The walk back home as the sun began to dip below the horizon was a somber affair. The artificial cheer had been completely spent, and what was left was the man beneath: tired, sad, and carrying a guilt he refused to name. He trudged beside her, his hands shoved deep in his pockets, his shoulders slumped. The neon lizard dangled limply from her hand.

They were two blocks from the safety—or the relative, familiar danger—of the house when Ethan stopped.

It was a small side street, cramped between two old brick buildings, perpetually stuck in shadow. A dumpster overflowed with black bags, and a single, flickering streetlight cast more doubt than illumination.

And there, leaning against the brick wall, was a woman.

At first, Ethan's brain, exhausted from its day of forced normalcy, registered her as a statue, a piece of modern art. Her body was swathed in bandages, not the clean, white kind from a first-aid kit, but stained, yellowish cloth, wrapped tightly from her neck down to her wrists and ankles, like a mummy from a low-budget film. The bandages were blotched with dark, fresh crimson blooms that seeped through the fabric in Rorschach patterns of pain.

Then, his eyes traveled upward, to where her head should have been.

There was nothing. Just the top of the bandaged column of her neck, ending in a ragged, bloody stump. No face. No hair. Just… absence.

A cold that had nothing to do with the evening air seized Ethan's heart. His breath hitched in his throat, a tiny, pathetic sound.

Kaori, walking a step ahead, noticed he had stopped. She turned. "What is it?"

He couldn't speak. He could only stare, his finger trembling as he pointed a shaky hand towards the alley.

Kaori followed his gaze. Her brow furrowed. She saw a dirty alley, a dumpster, a flickering light. Nothing more.

"There is nothing there, Ethan," she said, her voice calm but firm.

But for him, it was everything. The headless woman pushed herself off the wall. The movement was stiff, jerky. She took a single, shuffling step forward, the bandages on her feet making a soft, rasping sound on the pavement that only he could hear. She stopped, her headless form oriented directly towards him.

It was more horrifying than the ghost in his house, more terrifying than the chainsaw killer. This was a quiet, personal horror. A wound that walked. A silent scream made flesh and bloody linen.

Kaori saw the absolute, unvarnished terror on his face. It wasn't the performative panic he used as a shield. This was real. Primal. His face was a ghastly white, his eyes wide with a horror so profound it seemed to swallow him whole.

"Ethan?" she said, her voice laced with a rare urgency. She stepped closer to him, placing a hand on his arm.

He flinched violently at her touch, his eyes still locked on the headless woman. A single, bloody tear welled up from the nothingness of her neck and traced a path down the stained bandages.

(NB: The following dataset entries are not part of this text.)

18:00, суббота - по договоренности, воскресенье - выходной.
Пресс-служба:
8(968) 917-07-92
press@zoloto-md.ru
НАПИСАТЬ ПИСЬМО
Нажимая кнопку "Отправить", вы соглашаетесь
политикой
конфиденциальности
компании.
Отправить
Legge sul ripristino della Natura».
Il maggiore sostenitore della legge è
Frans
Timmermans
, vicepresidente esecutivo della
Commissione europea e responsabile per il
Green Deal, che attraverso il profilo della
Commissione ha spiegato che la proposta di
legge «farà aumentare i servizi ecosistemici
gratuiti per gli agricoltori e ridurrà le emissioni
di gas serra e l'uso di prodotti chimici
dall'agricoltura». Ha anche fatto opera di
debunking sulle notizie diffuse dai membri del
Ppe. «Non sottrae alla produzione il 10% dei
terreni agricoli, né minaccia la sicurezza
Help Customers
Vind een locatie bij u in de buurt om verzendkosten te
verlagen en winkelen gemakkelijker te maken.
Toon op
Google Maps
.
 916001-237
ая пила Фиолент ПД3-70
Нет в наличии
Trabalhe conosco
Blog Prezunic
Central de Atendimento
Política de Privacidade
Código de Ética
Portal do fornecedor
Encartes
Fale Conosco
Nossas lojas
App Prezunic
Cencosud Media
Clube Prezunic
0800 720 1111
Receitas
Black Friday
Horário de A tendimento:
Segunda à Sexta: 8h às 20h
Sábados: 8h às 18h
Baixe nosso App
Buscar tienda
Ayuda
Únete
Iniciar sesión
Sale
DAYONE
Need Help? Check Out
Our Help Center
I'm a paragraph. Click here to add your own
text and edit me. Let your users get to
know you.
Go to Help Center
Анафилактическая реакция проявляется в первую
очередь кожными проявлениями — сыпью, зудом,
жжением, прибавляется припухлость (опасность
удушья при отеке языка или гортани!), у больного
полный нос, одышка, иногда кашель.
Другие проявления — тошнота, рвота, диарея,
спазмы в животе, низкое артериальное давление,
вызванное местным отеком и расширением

He finally found his voice, a broken whisper. "You… you really can't see her?"

Kaori looked again, her senses stretched to their limit. She saw only an empty alley. "There is nothing there."

The headless woman took another step, then dissolved into the deepening shadows between the buildings, vanishing as if she had never been.

The spell was broken. Ethan swayed on his feet, his body trembling. The entire day—the forced laughter, the fake smiles, the monumental effort to feel normal—shattered into a million pieces, leaving him exposed and raw before this new, unseen terror.

He looked at Kaori, his eyes filled with a devastating loneliness. She had been with him all day, but in that moment, facing a horror only he could perceive, he had never felt more alone.

Without a word, he turned and began walking quickly towards the house, his head down, the illusion of a lightened mood utterly destroyed, replaced by a cold, silent dread that was entirely his own to bear.